« La liberté est une excellente chose, monsieur Surcouf, dit-elle, et personne ne l’apprécie plus que moi. Encore faut-il qu’on en puisse jouir. »
Le Malouin répliqua :
« Je le pense, comme vous, madame, mais je ne me rends pas un compte très exact du sens de vos paroles. Voudriez-vous me les expliquer ? »
Lady Stanhope exprima toute sa pensée :
« Monsieur, la liberté de mourir de faim et de soif est de celles dont l’homme ne saurait se réjouir. Or, il me semble que, sur ce rocher, il n’y ait point de place pour d’autre liberté. »
Le corsaire salua poliment et répondit avec un sourire ironique :
« En vérité, milady, je ne croyais pas avoir encouru une semblable méfiance de votre part.
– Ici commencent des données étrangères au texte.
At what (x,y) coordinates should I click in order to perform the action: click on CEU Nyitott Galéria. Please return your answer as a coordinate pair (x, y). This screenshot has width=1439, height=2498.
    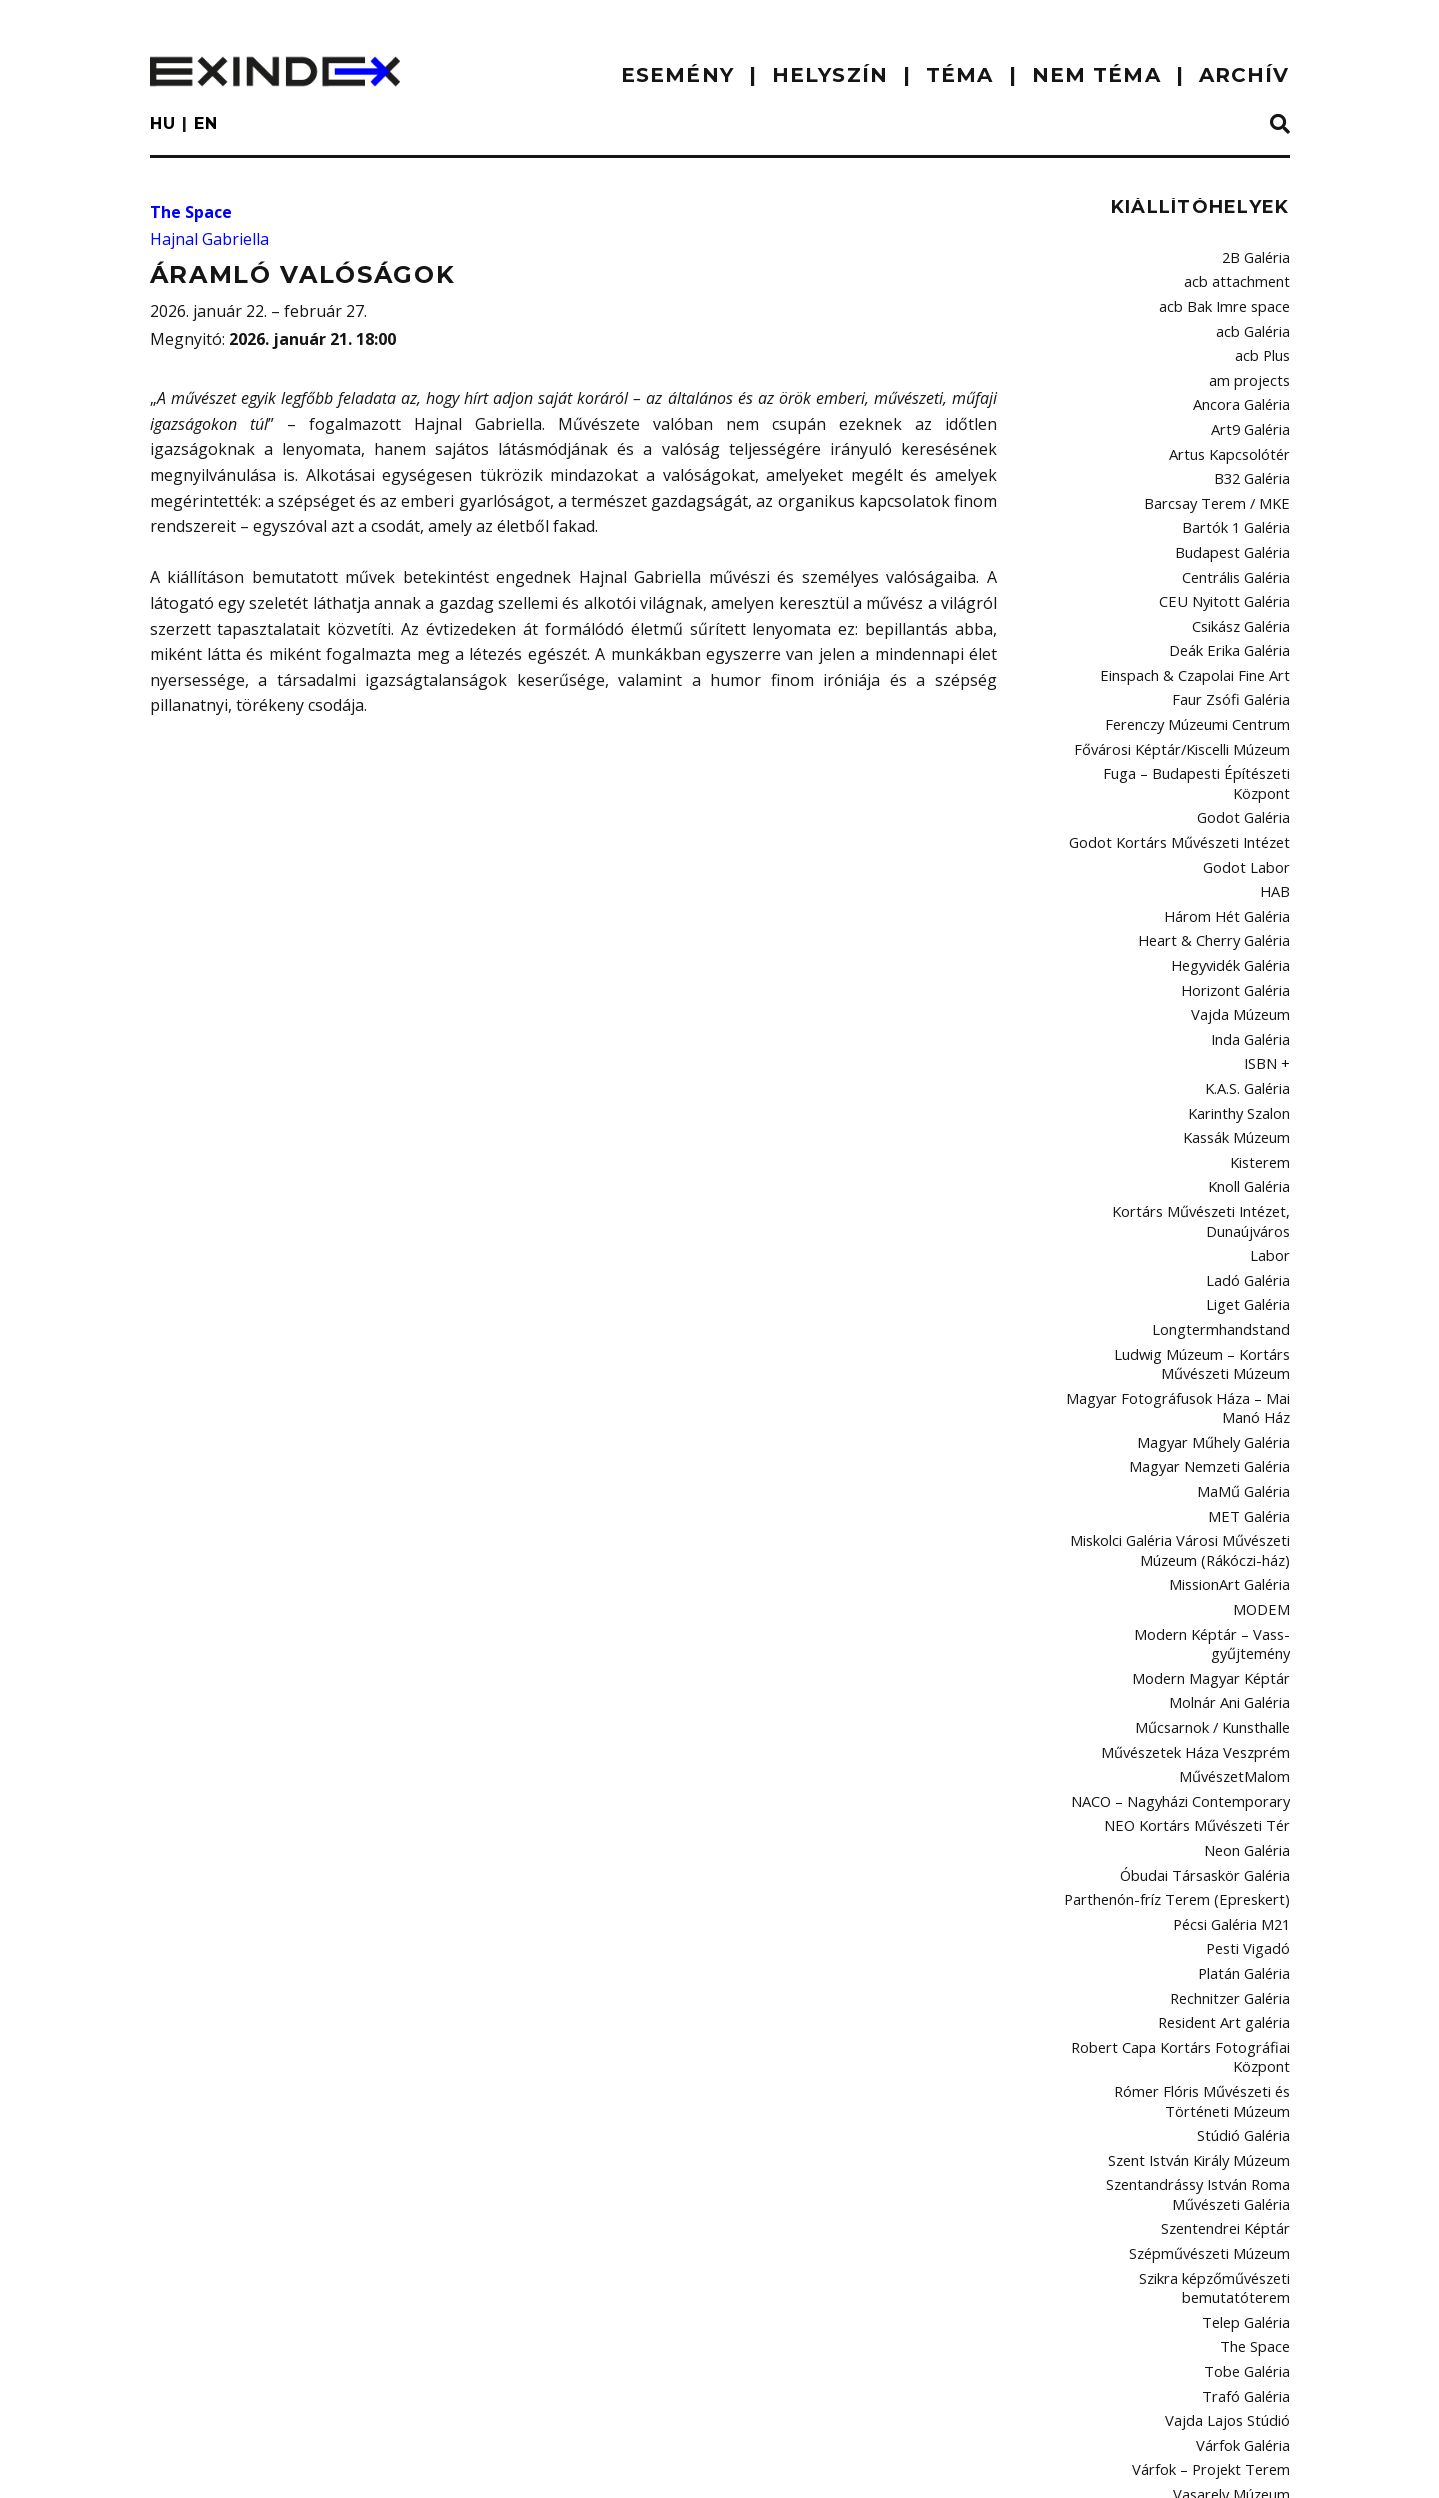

Est-il un seul de mes actes qui puisse justifier cette appréhension d’abandon que vous me faites connaître sans déguisement ? »
Elle parut touchée du reproche que son insinuation avait mérité.
« Je reconnais que j’ai parlé trop tôt, monsieur, et, pour vous mieux faire amende honorable, je garderai le silence jusqu’à ce que vous nous ayez tout dit. »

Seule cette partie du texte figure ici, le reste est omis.